I’ve said for years that a well-run, affiliated baseball team in the Lehigh Valley would be tremendously successful. The new team will draw patrons in Allentown east to Bethlehem, Easton and Phillipsburg, N.J. It will extend south to Quakertown, Downingtown and Landsdale, and north to Lehighton and Jim Thorpe. To the west, it could pluck a few bodies from Kutztown, Topton and Fleetwood. I know one family with high K-Town political clout that will travel the 20 minutes more than once.
The new Allentown team is a shoe-in for success, but the key isn’t the volume of cities and towns in close proximity, but the rich suburban families that glue these areas together. My sense is the most dollars will flow in from patrons of nearby Parkland and Emmaus School Districts, with sports-crazed children, soccer moms, and most importantly, luxury SUVs.

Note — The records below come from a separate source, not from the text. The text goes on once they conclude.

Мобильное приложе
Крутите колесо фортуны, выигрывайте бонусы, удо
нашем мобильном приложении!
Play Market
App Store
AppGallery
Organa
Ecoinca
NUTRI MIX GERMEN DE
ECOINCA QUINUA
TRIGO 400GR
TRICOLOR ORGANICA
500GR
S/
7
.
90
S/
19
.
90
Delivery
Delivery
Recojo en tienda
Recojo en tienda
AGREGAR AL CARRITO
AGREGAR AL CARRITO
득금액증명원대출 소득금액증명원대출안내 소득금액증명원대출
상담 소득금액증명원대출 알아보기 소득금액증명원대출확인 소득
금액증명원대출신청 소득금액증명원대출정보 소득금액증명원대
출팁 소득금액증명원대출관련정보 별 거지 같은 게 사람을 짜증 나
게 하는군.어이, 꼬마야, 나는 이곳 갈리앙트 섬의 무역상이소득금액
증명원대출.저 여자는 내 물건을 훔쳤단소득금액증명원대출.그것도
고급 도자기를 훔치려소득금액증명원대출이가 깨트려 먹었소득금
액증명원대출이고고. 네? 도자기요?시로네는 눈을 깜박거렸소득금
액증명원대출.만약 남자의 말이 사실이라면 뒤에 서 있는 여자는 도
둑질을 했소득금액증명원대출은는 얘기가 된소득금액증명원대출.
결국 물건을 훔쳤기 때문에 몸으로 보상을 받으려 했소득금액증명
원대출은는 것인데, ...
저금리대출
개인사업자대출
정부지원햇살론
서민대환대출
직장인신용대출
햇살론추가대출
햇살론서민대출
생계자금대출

That’s as much business as I want to get into. What I'm hoping for, as a baseball junky, is the cultivation of a better baseball experience than what's offered at Reading or anywhere else in close proximity. Reading is a model business and a community blessing, but not necessarily an ideal place to take in the baseball game. Because of the limitations of FirstEngery Stadium, an old municipal park, it's hard to follow the action if you aren’t seated in a section behind home plate. The bleachers down the first and third-base lines tend to drift off into oblivion. In a three-hour ballgame, some of the best action is when the staff interns whip t-shirts into the crowd with a giant slingshot. It’s easy to get distracted, but the lure of Double-A will always draw me in. This is my favorite level of the minor leagues.

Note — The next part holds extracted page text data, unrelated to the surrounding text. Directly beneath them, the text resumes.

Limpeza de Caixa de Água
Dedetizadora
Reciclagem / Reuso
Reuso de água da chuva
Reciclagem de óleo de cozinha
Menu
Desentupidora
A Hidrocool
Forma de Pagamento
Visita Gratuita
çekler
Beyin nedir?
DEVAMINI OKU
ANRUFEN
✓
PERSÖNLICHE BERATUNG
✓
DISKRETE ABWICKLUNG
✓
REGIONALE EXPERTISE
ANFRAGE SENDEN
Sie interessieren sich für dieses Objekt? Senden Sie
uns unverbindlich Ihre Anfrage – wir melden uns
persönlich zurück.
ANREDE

Allentown is owned by Grace Baseball Company, operated by Reading Phillies owner Craig Stein and Trenton Thunder (AA, Yankees) president and managing partner Joe Finley, who entered into a 29-year lease agreement with Lehigh County back in October. Grace also owns Lakewood, the Phillies Low-A affiliate.
In November, Trenton was named the best minor league organization in the nation, earning the John H. Johnson President’s Trophy which is given annually to the most outstanding franchise in Minor League Baseball that best exemplifies the complete Minor League Baseball organization.
Trenton’s stadium is best described as "retro-new," with a wide-open concourse and seats that hug the action. I suspect the new stadium will be similarly engineered. It will be a tremendous upgrade over Lackawanna County Stadium, its unnatural forest-green astroturf and steep, tumble-to-your-death seating.
With Allentown, Reading and Philadelphia, all in a tight, natural circle, Phillies fans definitely have options for their summer nights. On the field, it's a positive change for a minor league system in need of fresh air.